Улица в этот ранний час была малолюдной. Смена на бывшей макаронной фабрике уже началась. Вместо мучных изделий там теперь гнали снаряды. У ворот прохаживался старик-вахтер с винтовкой на плече. Неподалеку стояла трехтонка, но шофер куда-то отлучился. Небольшая очередь привычно переговаривалась у дверей булочной. Булочная была закрыта.
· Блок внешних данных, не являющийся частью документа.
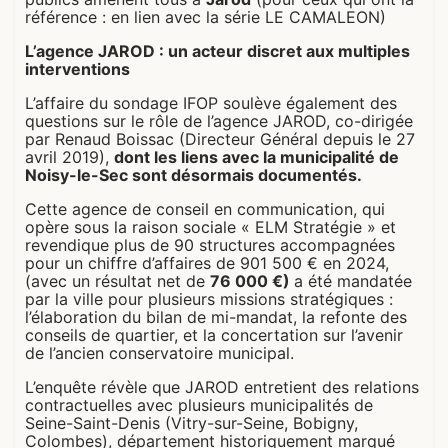
référence : en lien avec la série LE CAMALEON)
L’agence JAROD : un acteur discret aux multiples
interventions
L’affaire du sondage IFOP soulève également des
questions sur le rôle de l’agence JAROD, co-dirigée
par Renaud Boissac (Directeur Général depuis le 27
avril 2019),
dont les liens avec la municipalité de
Noisy-le-Sec sont désormais documentés.
Cette agence de conseil en communication, qui
opère sous la raison sociale « ELM Stratégie » et
revendique plus de 90 structures accompagnées
pour un chiffre d’affaires de 901 500 € en 2024,
(avec un résultat net de
76 000 €)
a été mandatée
par la ville pour plusieurs missions stratégiques :
l’élaboration du bilan de mi-mandat, la refonte des
conseils de quartier, et la concertation sur l’avenir
de l’ancien conservatoire municipal.
L’enquête révèle que JAROD entretient des relations
contractuelles avec plusieurs municipalités de
Seine-Saint-Denis (Vitry-sur-Seine, Bobigny,
Colombes), département historiquement marqué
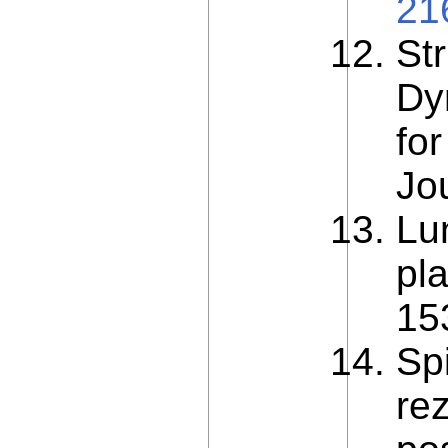
21
Str
Dy
for
Jou
Lu
pl
153
Spi
re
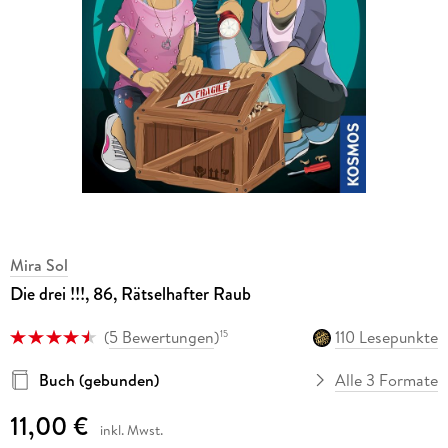
Mira Sol
Die drei !!!, 86, Rätselhafter Raub
(
5 Bewertungen
)
110 Lesepunkte
15
Buch (gebunden)
Alle 3 Formate
11,00 €
inkl. Mwst.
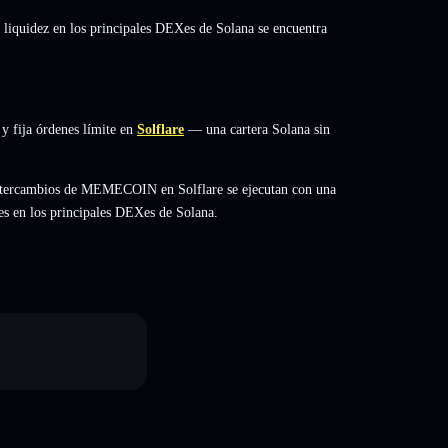
 liquidez en los principales DEXes de Solana se encuentra
 fija órdenes límite en
Solflare
— una cartera Solana sin
intercambios de MEMECOIN en Solflare se ejecutan con una
es en los principales DEXes de Solana.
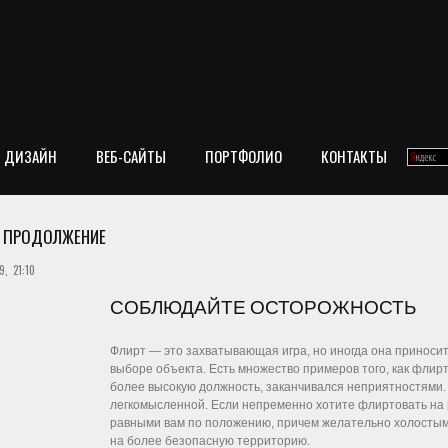
ДИЗАЙН
ВЕБ-САЙТЫ
ПОРТФОЛИО
КОНТАКТЫ
. ПРОДОЛЖЕНИЕ
, 21:10
СОБЛЮДАЙТЕ ОСТОРОЖНОСТЬ
Флирт — это захватывающая игра, но иногда она приносит
выборе объекта. Есть множество примеров того, как флир
более высокую должность, заканчивался неприятностями. 
легкомысленной. Если непременно хотите флиртовать на 
равными вам по положению, причем желательно холостыми
на более безопасную территорию.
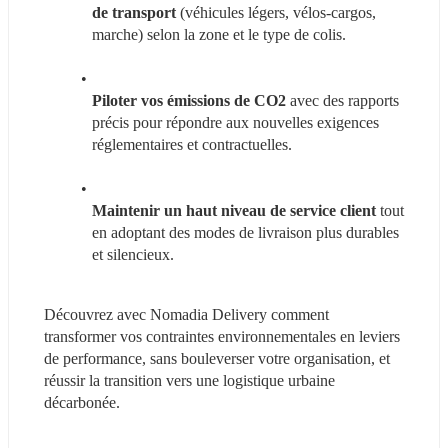
de transport
 (véhicules légers, vélos-cargos, 
marche) selon la zone et le type de colis.
Piloter vos émissions de CO2 
avec des rapports 
précis pour répondre aux nouvelles exigences 
réglementaires et contractuelles.
Maintenir un haut niveau de service client
 tout 
en adoptant des modes de livraison plus durables 
et silencieux.
Découvrez avec Nomadia Delivery comment 
transformer vos contraintes environnementales en leviers 
de performance, sans bouleverser votre organisation, et 
réussir la transition vers une logistique urbaine 
décarbonée.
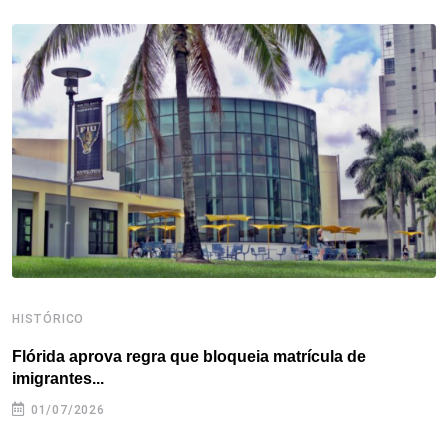
b
t
e
e
a
s
e
o
e
d
r
d
A
o
r
I
e
s
p
k
n
s
p
t
HISTÓRICO
H
Flórida aprova regra que bloqueia matrícula de
A
imigrantes...
01/07/2026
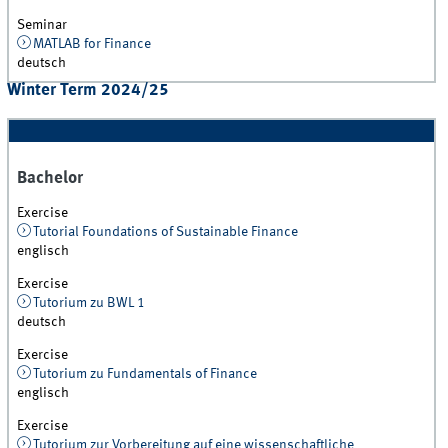
Seminar
MATLAB for Finance
deutsch
Winter Term 2024/25
Bachelor
Exercise
Tutorial Foundations of Sustainable Finance
englisch
Exercise
Tutorium zu BWL 1
deutsch
Exercise
Tutorium zu Fundamentals of Finance
englisch
Exercise
Tutorium zur Vorbereitung auf eine wissenschaftliche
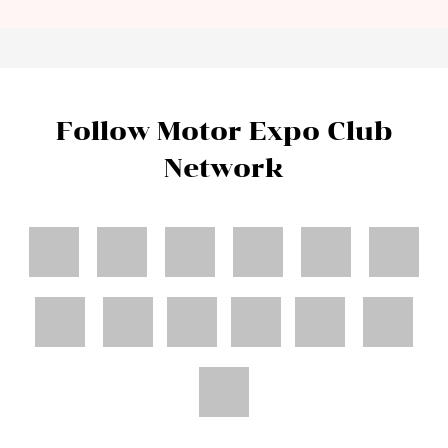
Follow Motor Expo Club
Network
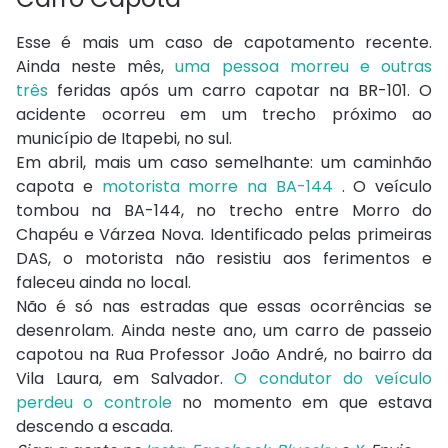
Esse é mais um caso de capotamento recente.
Ainda neste mês,
uma pessoa morreu e outras
três
feridas após um carro capotar na BR-101. O
acidente ocorreu em um trecho próximo ao
município de Itapebi, no sul.
Em abril, mais um caso semelhante: um caminhão
capota e
motorista morre na BA-144
. O veículo
tombou na BA-144, no trecho entre Morro do
Chapéu e Várzea Nova. Identificado pelas primeiras
DAS, o motorista não resistiu aos ferimentos e
faleceu ainda no local.
Não é só nas estradas que essas ocorrências se
desenrolam. Ainda neste ano, um carro de passeio
capotou na Rua Professor João André, no bairro da
Vila Laura, em Salvador.
O condutor do veículo
perdeu o controle
no momento em que estava
descendo a escada.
«Все еще хлеб не привезли», — подумал Румянцев, и давняя пустота в желудке тут же напомнила о себе. Сержант глотнул слюну и покосился на милиционера.

— Далеко отсюда? — спросил тот.

— Да нет, — небрежно отозвался Румянцев и зачем-то поправил кепку. — Метров триста.

«Как только поравняемся с проходной «макаронки», я попрошу его подождать, а сам заскочу позвонить. Должен же у них быть телефон».

Прямо на ворота фабрики выходил переулок, застроенный низенькими деревянными домиками. В каком-то дворе выла собака.

Дальше все произошло так неожиданно и дико, что Александру пришлось потом долго потеть над рапортом руководству.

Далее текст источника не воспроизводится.